Estupro de vulnerável pode ser cometido por meio virtual?

A discussão é bastante complexa, controversa, uma verdadeira inovação para a sociedade, dado que não está tipificada, literalmente, na norma infraconstitucional.

Com a evolução da internet, as mídias sociais dominam e modificam o teatro social: Facebook, Instagram, Skype etc. transformam a sociedade, nesses ambientes tudo se torna imagem, exposição… Ficamos desnudos, desvelados, cada sujeito, potencialmente, torna-se o próprio objeto-propaganda no mundo virtual. Vivemos a época da sociedade do espetáculo, da imagem e da superficialidade digital.

Em contrapartida, a evolução dos tipos penais, as novas regras de interpretação judicial adaptam-se aos novos costumes.

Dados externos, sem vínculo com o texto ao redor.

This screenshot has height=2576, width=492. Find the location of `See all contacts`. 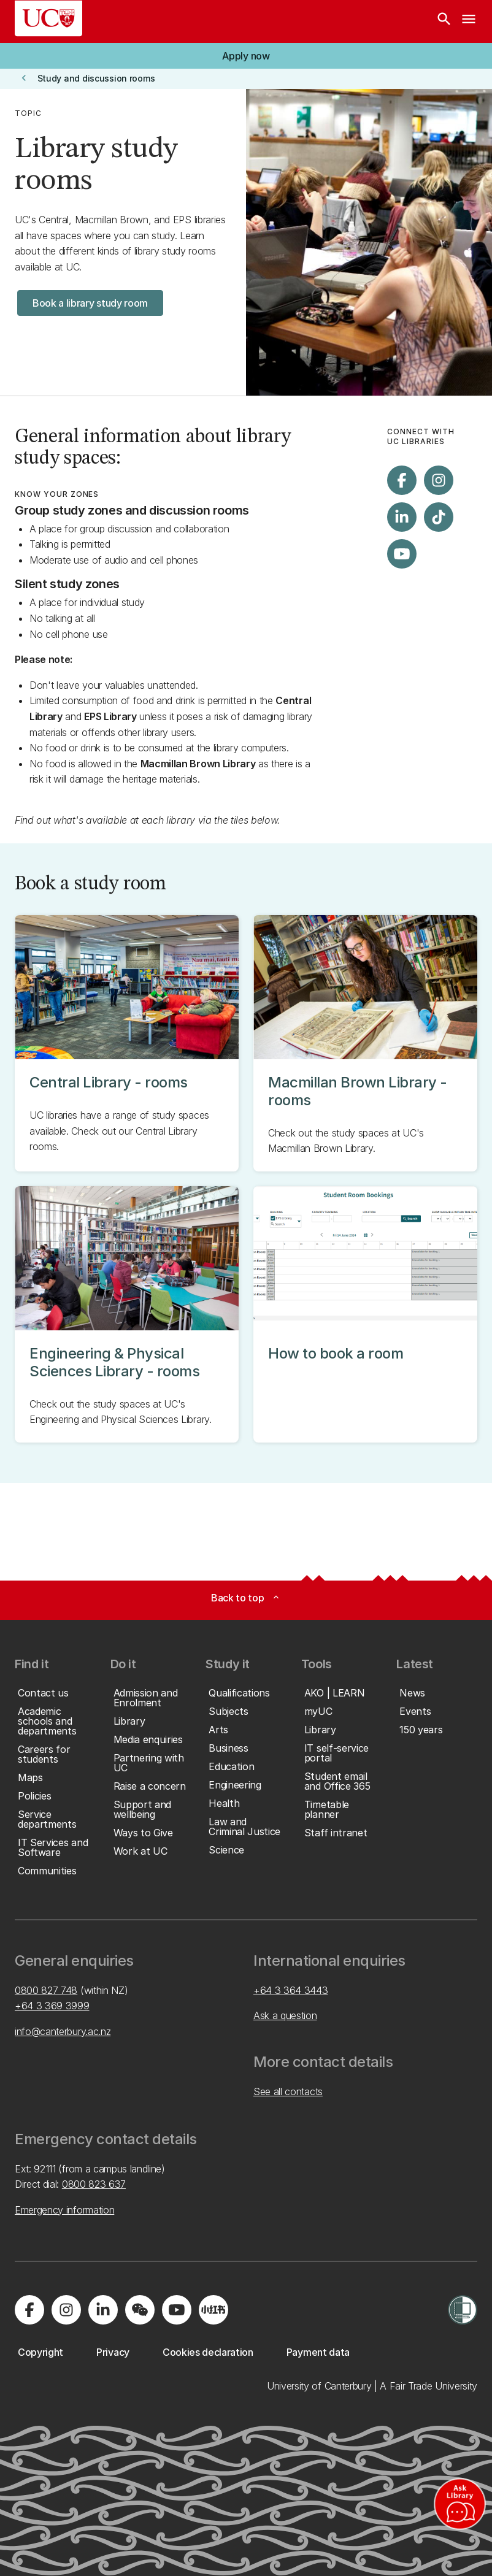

Nessa perspectiva, como foco do artigo em comento, temos o crime previsto no art. 217-A do CP, introduzido pela lei n. 12.015, de 2009. A dicção do art. 217-A do CP estipula o seguinte: “Ter conjunção carnal ou praticar outro ato libidinoso com alguém menor de 14 anos de idade.” A idade da vítima, menor de 14 anos, como sujeito passivo de atos libidinosos, ou conjunção carnal, por si só, é suficiente para tornar o fato formal e materialmente típico, segundo o entendimento majoritário; embora possa ser, excepcionalmente, mitigado a depender do contexto. Não se exigem violência ou grave ameaça contra a vítima – entendimento firmado na proteção integral à criança, constante no art. 227, caput, c/c o § 4º da Constituição Federal e de instrumentos internacionais (Resp 1.028.062/RS, Rel. Ministro ROGERIO SCHIETTI CRUZ, Sexta Turma. Julgado em 2/2/2016, DJe 23/2/2016).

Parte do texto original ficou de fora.